Friday, December 18, 2009

Kevin Carey: That Old College Lie

http://www.democracyjournal.org/that_old_college_lie.html

Why is the quality question so obscure, when the cost question is so well-known? In part because it has been masked by the American higher education system’s unchallenged reputation as the best in the world. Unfortunately for the average collegian, this notion is entirely driven by the top 10 percent of institutions and the students who attend them–Harvard, Stanford, MIT, and the like. Much of the rest is a sea of mediocrity, or worse.

But the biggest culprit is the lack of objective, publicly available information about how well colleges teach and how much college students learn. Nobody knows which colleges really do the best job of taking the students they enroll and helping them learn over the course of four years. After decades of inaction, some recent efforts have been undertaken to collect that information: It now exists, but colleges and their powerful (and virtually unknown) lobbies will not permit the public to see it. As a result, colleges are far less focused on student learning than they should be, and consumers haven’t a clue what to do and have come to believe, mistakenly, that the most expensive colleges are also the best.

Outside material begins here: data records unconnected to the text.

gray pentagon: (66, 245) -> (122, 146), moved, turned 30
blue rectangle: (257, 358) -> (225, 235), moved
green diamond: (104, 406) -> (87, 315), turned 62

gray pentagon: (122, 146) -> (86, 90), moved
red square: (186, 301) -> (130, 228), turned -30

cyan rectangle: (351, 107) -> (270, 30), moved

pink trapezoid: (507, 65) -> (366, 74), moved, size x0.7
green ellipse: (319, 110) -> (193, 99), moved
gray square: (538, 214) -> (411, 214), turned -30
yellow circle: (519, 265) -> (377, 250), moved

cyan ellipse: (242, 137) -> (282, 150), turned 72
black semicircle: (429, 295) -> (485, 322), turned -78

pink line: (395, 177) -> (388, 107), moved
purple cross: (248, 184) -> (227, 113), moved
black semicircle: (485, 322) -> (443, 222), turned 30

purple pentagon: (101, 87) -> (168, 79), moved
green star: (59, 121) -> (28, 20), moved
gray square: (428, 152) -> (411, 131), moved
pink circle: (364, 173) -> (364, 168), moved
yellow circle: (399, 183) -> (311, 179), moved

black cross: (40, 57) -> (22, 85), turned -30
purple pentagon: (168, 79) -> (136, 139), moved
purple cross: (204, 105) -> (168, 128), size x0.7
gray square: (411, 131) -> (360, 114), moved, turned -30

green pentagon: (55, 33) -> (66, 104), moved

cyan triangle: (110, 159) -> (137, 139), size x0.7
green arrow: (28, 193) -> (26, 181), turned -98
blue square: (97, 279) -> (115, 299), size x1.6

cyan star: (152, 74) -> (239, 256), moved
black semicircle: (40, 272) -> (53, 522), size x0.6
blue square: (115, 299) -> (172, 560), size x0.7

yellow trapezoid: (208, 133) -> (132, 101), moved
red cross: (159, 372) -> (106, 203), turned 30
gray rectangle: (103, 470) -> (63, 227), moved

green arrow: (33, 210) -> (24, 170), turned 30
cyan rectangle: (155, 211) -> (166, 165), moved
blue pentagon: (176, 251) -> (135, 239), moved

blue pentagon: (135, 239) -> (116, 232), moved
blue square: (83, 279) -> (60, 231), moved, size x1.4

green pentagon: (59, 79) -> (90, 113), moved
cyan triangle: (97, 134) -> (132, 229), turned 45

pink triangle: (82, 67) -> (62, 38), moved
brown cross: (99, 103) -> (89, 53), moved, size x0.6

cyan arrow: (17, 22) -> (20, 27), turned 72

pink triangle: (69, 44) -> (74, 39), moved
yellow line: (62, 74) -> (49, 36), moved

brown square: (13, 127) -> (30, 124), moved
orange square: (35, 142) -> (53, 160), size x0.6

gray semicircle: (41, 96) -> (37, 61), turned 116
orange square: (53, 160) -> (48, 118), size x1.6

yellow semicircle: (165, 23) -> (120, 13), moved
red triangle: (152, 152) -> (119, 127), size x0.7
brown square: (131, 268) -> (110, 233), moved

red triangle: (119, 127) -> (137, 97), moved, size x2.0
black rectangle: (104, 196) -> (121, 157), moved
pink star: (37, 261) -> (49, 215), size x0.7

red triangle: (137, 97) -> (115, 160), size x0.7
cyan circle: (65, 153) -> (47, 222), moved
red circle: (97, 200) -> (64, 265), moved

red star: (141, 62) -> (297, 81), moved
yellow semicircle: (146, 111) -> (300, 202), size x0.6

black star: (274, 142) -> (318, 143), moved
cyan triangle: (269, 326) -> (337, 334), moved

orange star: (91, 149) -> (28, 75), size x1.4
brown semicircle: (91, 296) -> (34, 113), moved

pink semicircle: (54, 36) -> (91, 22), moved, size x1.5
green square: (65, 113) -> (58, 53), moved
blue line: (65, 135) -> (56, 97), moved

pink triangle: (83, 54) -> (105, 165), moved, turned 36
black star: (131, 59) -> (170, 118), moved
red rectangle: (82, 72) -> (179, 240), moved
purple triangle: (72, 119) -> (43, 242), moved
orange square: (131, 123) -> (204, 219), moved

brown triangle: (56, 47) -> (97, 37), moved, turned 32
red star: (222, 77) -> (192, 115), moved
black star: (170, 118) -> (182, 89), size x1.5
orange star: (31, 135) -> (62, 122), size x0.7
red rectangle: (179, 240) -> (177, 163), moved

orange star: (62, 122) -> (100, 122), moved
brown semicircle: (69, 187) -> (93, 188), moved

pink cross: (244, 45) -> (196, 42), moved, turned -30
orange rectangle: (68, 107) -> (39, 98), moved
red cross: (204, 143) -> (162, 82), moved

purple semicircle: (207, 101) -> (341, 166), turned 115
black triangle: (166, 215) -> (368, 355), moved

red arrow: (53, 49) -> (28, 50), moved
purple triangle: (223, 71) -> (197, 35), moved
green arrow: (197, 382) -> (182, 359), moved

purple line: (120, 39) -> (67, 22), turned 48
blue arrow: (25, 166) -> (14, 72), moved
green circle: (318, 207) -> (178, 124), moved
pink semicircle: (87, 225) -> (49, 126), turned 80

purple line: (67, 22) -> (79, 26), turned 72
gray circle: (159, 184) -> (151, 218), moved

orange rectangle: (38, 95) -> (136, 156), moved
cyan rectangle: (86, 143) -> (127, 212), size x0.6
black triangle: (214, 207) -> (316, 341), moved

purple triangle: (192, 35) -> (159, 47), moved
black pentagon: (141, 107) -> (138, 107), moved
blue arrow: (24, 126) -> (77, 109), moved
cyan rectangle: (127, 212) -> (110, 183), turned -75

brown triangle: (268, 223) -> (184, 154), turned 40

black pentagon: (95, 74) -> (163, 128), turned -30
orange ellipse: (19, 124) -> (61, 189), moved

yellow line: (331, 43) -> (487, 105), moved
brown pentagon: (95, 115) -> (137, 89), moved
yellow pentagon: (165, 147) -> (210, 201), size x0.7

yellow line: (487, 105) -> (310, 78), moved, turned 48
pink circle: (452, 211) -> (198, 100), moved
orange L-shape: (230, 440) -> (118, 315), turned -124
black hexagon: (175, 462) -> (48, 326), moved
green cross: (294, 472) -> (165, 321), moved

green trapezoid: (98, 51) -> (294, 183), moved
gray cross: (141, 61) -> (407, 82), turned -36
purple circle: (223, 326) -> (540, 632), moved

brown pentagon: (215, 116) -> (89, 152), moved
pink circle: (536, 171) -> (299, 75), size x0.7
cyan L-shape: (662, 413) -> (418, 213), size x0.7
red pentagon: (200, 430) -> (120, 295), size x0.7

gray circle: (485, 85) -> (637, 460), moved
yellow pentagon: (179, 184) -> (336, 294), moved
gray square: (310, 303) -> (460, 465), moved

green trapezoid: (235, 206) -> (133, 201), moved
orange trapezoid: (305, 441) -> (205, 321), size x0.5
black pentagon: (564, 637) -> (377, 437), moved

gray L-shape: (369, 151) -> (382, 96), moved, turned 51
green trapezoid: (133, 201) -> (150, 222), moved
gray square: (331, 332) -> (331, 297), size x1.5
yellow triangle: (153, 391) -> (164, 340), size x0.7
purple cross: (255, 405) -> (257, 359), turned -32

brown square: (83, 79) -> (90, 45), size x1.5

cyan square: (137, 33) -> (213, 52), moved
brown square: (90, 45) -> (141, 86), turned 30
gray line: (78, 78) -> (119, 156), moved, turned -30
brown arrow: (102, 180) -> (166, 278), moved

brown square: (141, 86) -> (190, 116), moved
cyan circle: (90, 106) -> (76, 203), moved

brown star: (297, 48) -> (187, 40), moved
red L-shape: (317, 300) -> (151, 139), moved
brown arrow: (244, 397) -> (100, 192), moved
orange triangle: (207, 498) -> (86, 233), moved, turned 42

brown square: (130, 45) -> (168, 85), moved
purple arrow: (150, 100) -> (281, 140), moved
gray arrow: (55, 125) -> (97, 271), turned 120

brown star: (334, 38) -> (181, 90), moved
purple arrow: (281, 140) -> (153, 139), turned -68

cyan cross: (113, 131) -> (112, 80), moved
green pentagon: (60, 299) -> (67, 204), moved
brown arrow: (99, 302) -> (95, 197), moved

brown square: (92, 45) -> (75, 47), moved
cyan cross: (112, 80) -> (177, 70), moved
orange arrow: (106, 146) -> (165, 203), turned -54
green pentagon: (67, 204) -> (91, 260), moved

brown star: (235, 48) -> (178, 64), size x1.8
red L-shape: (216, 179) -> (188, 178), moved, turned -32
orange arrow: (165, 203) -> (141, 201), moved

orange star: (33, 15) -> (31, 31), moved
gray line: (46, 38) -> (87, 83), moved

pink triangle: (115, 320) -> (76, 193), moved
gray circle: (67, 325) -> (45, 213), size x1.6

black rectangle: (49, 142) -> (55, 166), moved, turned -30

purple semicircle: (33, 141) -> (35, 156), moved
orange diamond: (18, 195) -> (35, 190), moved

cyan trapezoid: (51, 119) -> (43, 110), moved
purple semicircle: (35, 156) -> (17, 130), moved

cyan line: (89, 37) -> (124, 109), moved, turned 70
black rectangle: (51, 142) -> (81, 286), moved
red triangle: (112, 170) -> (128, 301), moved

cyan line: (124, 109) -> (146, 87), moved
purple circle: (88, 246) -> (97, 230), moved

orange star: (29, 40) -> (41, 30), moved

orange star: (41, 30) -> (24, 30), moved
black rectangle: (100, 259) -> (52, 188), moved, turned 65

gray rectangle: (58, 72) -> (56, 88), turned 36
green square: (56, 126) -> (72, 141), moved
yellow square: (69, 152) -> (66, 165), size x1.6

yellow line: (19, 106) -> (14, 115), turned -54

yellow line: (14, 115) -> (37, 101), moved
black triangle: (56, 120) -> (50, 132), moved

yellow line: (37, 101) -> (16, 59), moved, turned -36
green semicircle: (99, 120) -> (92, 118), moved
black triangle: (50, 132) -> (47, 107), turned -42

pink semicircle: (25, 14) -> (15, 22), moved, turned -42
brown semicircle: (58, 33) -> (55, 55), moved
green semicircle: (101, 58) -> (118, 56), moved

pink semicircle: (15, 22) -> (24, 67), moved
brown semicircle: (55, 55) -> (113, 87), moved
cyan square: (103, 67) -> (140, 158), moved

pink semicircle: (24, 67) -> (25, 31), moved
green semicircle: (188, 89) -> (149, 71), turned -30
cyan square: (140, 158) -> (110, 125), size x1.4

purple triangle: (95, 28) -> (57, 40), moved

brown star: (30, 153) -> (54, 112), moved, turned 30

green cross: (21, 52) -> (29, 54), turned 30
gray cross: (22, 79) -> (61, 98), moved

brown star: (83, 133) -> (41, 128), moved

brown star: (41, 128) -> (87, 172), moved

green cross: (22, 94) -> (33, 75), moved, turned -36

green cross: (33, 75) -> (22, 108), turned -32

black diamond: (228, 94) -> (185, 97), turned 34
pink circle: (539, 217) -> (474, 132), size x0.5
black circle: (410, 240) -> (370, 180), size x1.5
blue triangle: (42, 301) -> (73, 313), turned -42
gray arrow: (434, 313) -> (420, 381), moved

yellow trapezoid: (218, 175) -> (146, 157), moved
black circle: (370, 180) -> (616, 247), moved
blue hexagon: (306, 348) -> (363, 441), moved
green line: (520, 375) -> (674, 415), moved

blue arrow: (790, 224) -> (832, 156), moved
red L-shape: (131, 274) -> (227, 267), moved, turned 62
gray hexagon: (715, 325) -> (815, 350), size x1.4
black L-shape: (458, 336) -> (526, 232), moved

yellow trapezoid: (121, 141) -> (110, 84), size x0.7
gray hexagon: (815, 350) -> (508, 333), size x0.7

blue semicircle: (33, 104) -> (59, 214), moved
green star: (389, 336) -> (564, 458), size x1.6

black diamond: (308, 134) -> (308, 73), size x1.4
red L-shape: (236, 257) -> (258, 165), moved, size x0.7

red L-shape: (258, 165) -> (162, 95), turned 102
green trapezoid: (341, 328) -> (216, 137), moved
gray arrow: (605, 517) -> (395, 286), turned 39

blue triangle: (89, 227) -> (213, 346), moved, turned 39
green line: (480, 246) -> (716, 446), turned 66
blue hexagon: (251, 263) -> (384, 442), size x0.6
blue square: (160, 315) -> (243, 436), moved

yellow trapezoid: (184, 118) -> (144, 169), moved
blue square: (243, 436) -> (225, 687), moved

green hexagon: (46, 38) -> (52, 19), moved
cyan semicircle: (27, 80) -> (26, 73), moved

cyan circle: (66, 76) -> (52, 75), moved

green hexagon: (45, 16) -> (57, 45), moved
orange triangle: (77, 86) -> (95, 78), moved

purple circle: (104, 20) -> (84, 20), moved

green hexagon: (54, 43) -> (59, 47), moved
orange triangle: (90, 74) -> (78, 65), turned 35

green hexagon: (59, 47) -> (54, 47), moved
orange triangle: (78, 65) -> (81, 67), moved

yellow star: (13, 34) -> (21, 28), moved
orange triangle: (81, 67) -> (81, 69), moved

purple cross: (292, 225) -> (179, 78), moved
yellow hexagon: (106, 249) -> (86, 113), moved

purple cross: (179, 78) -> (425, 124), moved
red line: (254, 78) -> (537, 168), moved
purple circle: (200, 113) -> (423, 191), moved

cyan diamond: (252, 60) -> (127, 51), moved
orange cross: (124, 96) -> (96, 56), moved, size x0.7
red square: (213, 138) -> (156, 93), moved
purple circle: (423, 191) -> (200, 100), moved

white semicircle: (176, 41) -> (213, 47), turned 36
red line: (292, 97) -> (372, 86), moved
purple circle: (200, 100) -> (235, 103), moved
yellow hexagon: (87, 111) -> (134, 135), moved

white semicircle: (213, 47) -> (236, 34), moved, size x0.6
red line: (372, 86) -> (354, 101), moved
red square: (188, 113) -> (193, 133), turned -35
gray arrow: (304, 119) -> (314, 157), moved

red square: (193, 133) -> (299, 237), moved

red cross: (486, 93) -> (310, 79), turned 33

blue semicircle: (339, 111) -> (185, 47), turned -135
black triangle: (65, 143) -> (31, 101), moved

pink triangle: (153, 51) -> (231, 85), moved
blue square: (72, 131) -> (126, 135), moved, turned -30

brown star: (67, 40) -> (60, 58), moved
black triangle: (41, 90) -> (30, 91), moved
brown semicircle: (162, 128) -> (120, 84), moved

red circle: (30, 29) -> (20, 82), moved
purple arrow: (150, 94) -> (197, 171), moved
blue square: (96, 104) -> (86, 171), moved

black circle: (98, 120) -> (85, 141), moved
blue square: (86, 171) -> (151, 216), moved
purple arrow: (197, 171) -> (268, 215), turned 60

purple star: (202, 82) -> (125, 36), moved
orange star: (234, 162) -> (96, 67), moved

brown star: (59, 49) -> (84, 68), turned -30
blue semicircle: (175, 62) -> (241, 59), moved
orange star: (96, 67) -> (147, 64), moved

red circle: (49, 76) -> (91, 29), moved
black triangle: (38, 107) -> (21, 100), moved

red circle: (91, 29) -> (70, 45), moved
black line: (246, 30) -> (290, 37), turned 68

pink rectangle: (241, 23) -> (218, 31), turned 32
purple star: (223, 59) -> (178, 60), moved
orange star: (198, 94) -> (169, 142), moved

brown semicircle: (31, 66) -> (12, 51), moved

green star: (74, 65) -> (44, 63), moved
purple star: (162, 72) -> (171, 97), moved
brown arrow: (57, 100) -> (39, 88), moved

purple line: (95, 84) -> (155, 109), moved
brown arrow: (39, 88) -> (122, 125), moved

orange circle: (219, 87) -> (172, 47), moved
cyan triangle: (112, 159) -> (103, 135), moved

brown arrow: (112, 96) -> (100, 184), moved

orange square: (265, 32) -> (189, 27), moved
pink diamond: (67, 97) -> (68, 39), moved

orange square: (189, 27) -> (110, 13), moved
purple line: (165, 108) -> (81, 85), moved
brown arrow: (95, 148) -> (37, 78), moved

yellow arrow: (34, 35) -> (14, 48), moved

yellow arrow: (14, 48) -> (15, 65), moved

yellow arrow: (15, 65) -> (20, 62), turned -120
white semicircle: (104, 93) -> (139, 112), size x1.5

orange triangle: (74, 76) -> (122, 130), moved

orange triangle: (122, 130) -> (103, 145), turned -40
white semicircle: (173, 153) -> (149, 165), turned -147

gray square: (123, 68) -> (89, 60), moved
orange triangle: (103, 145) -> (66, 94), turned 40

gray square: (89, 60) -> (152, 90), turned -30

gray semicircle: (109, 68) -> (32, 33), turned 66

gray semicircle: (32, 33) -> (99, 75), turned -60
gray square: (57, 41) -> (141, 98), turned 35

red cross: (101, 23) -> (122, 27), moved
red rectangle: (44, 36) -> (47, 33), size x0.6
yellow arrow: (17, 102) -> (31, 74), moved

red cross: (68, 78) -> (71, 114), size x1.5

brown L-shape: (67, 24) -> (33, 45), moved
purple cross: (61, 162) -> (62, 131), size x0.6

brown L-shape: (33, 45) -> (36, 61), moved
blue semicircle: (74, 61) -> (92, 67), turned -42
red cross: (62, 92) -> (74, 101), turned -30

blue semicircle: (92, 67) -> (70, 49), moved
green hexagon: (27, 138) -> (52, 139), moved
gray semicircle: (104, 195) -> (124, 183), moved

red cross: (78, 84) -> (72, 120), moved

In their myopic attention to student financial aid, in their total indifference to price and quality, Pell Grants symbolize the larger failure of progressive higher education policy. Pell’s heart was in the right place. But by focusing only on helping the needy–the worthiest of instincts–progressives have ignored the larger issues that are driving runaway price increases and rampant neglect of student learning.

There’s a solution to these problems, but it won’t come from more tinkering with student aid programs. The key to giving students a better, more affordable education turns out to be focusing less on college financial aid and more on college itself. We must fundamentally change the relationship between the federal government and higher education, forcing institutions that receive vast amounts of public funding to provide a modicum of useful information in return. The time has come to rip open the veil of secrecy that has shrouded higher education for as long as students have walked next to ivy-covered walls, and to use that information to build far more effective, more egalitarian, and more student-focused colleges than we have today.